Cafe Standards Inefficient In Reducing Air Pollution
November 16, 2000
During the energy crisis of the 1970s, a law was passed requiring automobile manufacturers to meet Corporate Average Fuel Economy Standards (CAFE) with the aim of reducing American dependence on foreign oil. In recent years, environmentalists have advocated stricter standards as a way to reduce air pollution. However, the economic efficiency of these standards is suspect. A recent study argues that gas taxes are more efficient in reducing air pollution than imposing a complicated series of regulations.
The study found that:
- Automobile companies avoid obeying certain CAFE standards by substituting foreign parts for domestic parts or by relocating production so that their cars can be classified as imports rather than domestically manufactured vehicles.
- CAFE standards are responsible for reducing smog only 9.94 percent, while higher gas taxes have reduced smog 79.44 percent.

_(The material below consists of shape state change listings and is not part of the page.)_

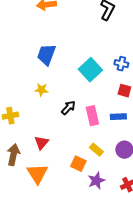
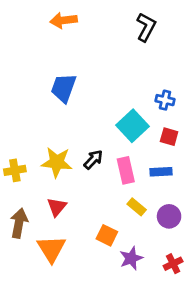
cyan square: (90, 70) -> (133, 126), moved
yellow star: (41, 90) -> (57, 162), moved, size x1.6
yellow rectangle: (96, 150) -> (137, 207), moved

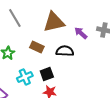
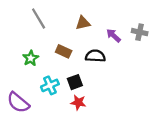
brown triangle: (54, 22) -> (83, 23), size x0.6

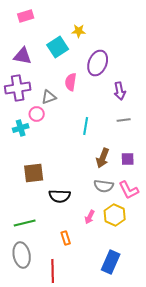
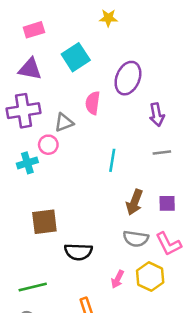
pink rectangle: (26, 16) -> (34, 30), moved
yellow star: (79, 31) -> (108, 18), moved

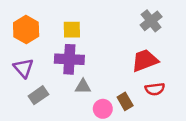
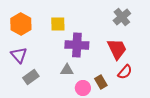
purple cross: (69, 59) -> (77, 45), moved
red trapezoid: (145, 60) -> (117, 49), turned 85
red semicircle: (155, 89) -> (125, 72), turned -42

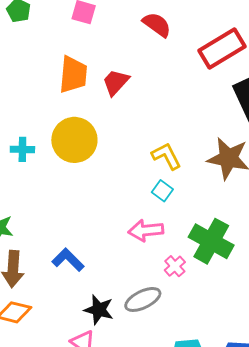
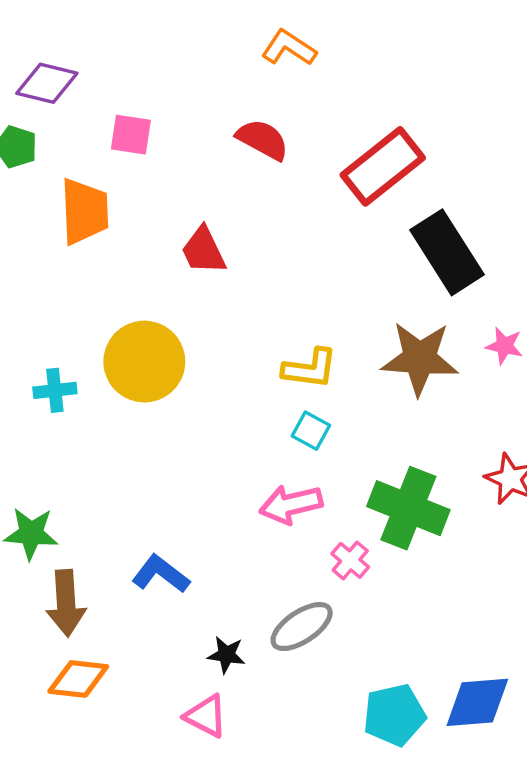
orange trapezoid: (73, 75) -> (84, 211), moved
red trapezoid: (116, 82) -> (203, 251), turned -60
yellow L-shape: (166, 156) -> (310, 369), turned 132
black star: (99, 310) -> (226, 655), size x0.7

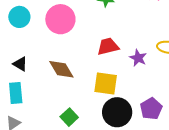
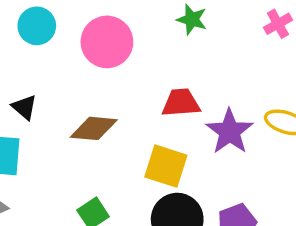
purple star: (138, 58) -> (230, 132), size x1.5
brown diamond: (61, 69) -> (94, 128), turned -64

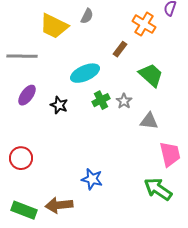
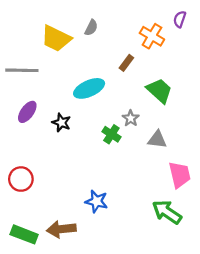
green cross: (101, 100) -> (111, 134), moved, turned -30

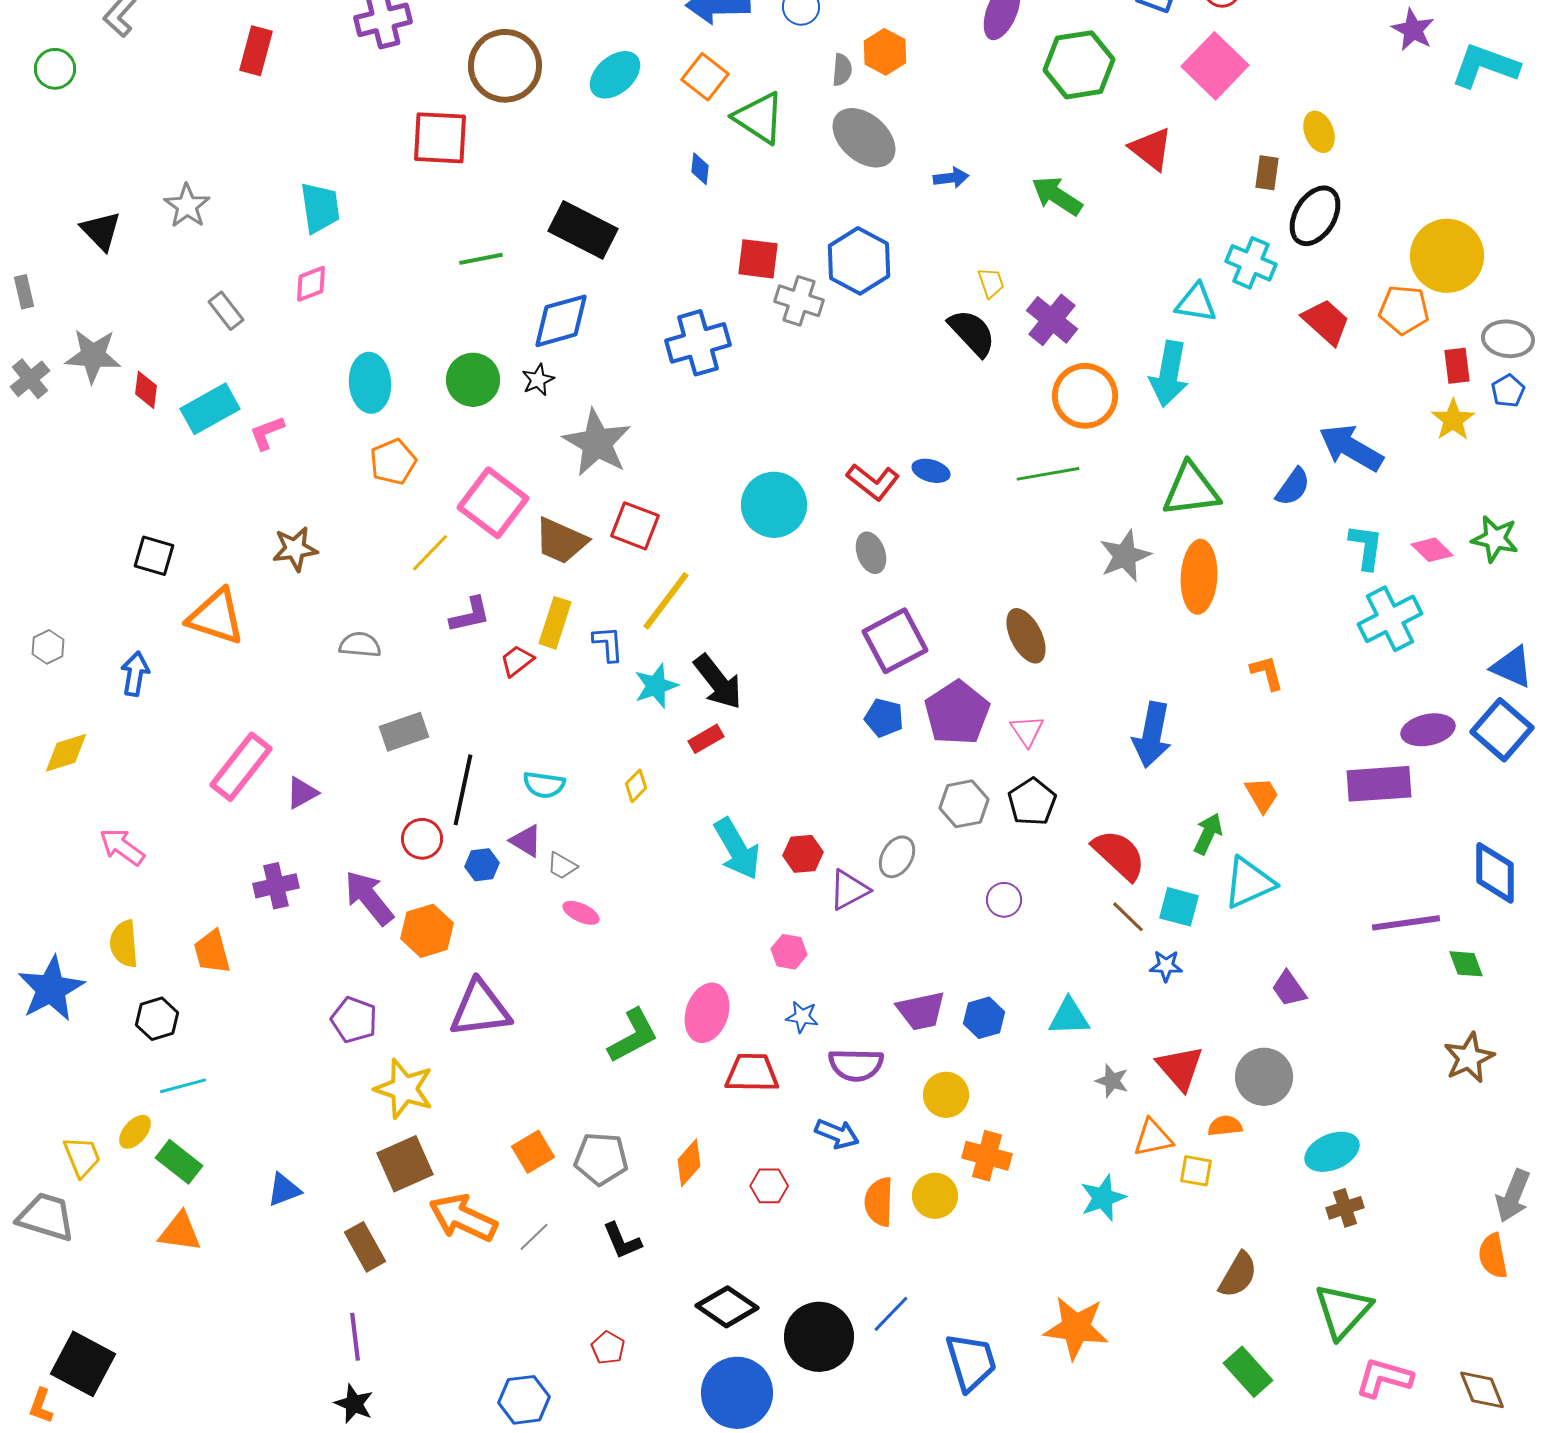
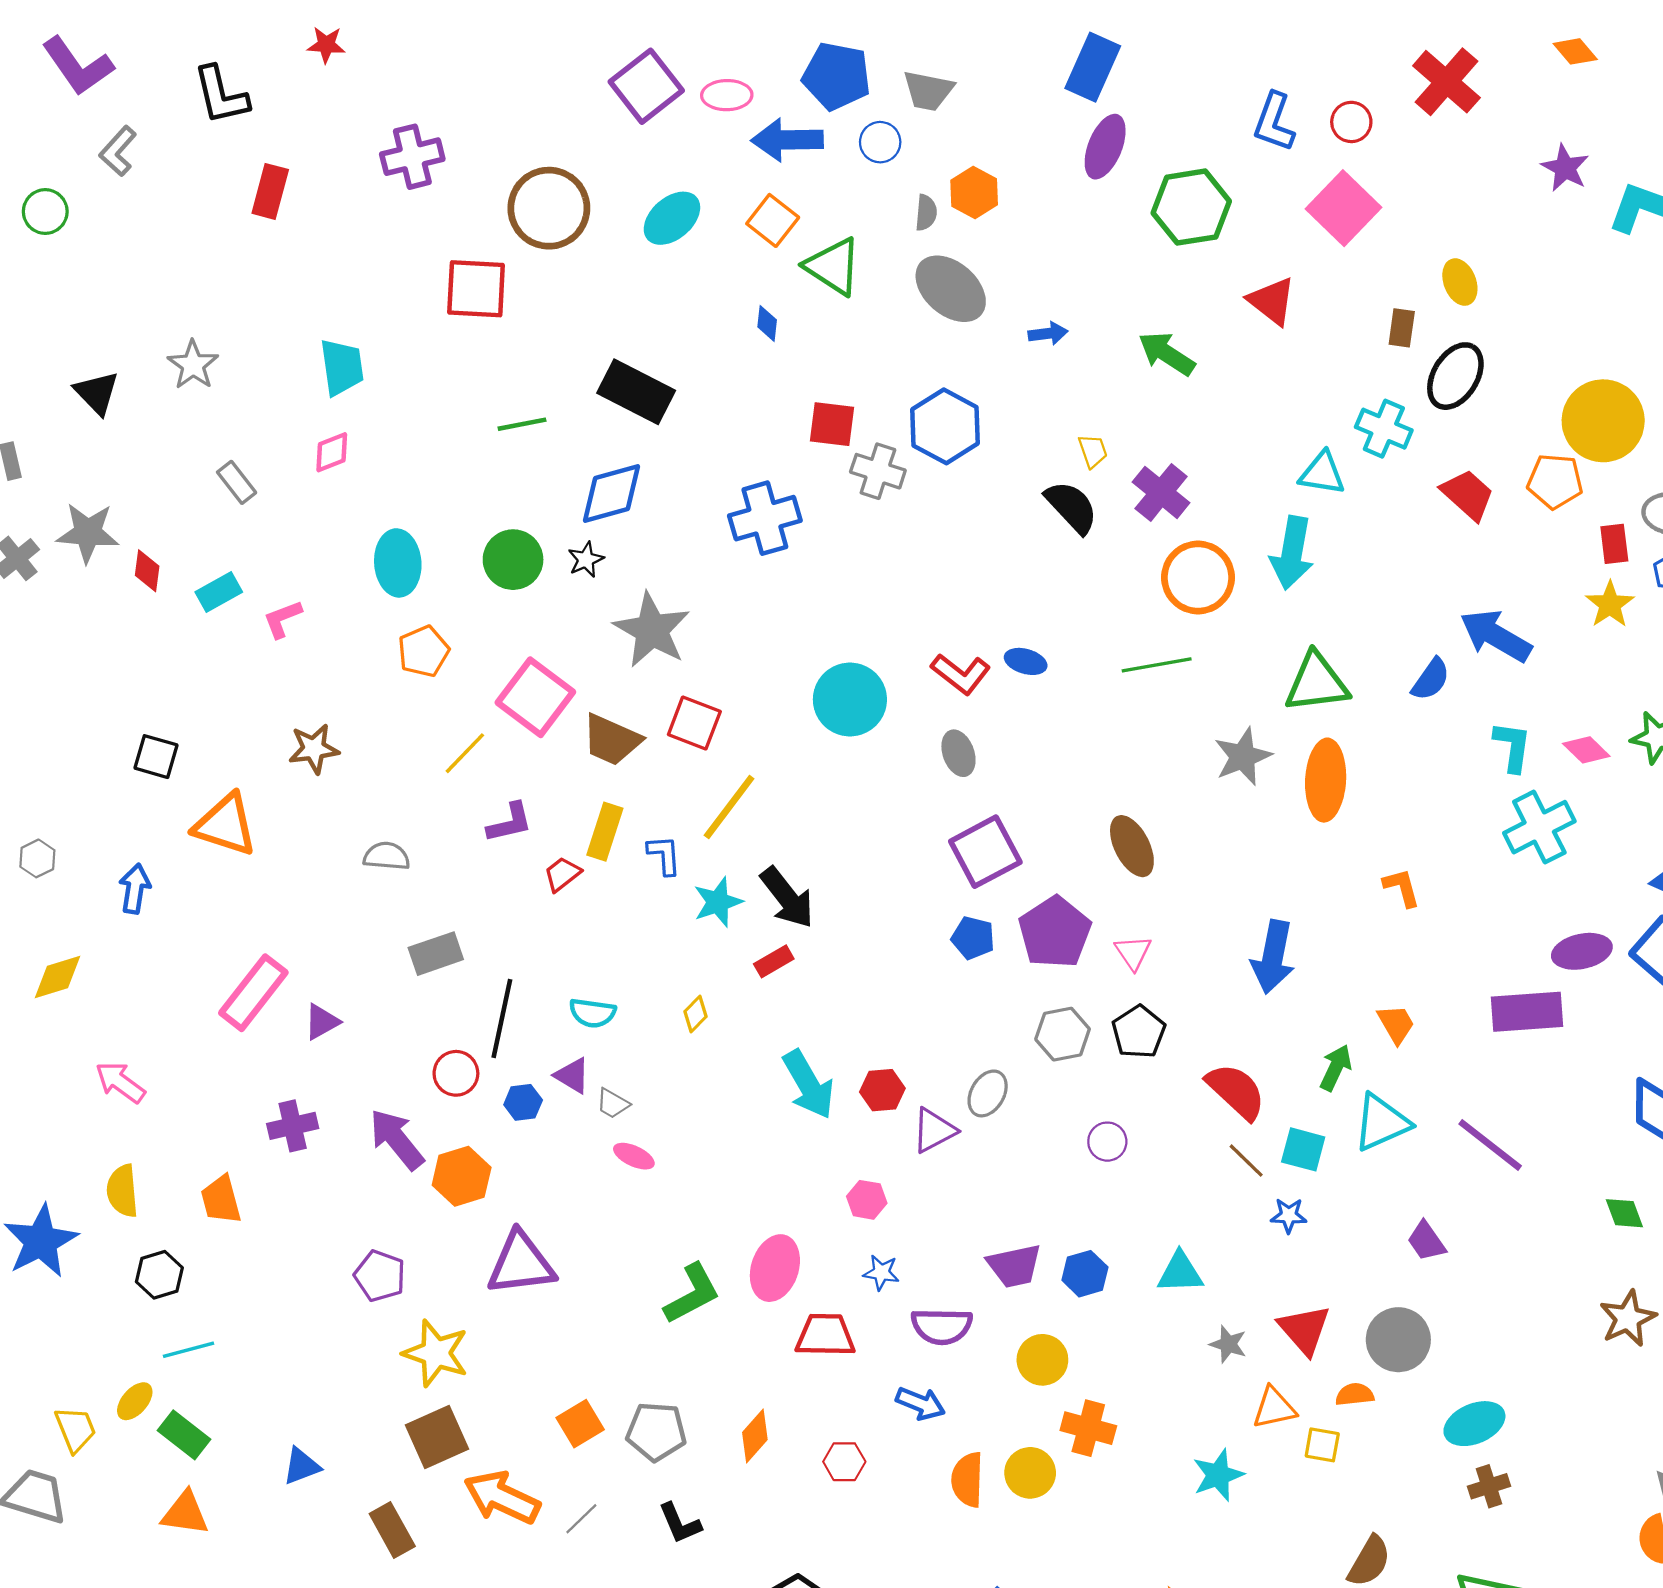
cyan rectangle: (210, 409) -> (219, 592), size x0.7
purple line: (1406, 923) -> (1490, 1145), moved, turned 46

- The taxes create fewer economic distortions than CAFE standards; while gas taxes have increased the net welfare of society 11.36 percent, CAFE standards have increased social welfare only 0.76 percent.
Thus gas taxes produce the same air pollution reductions with fewer distortions than the complicated CAFE regulations. However, gas taxes do not necessarily create more fuel-efficient automobiles.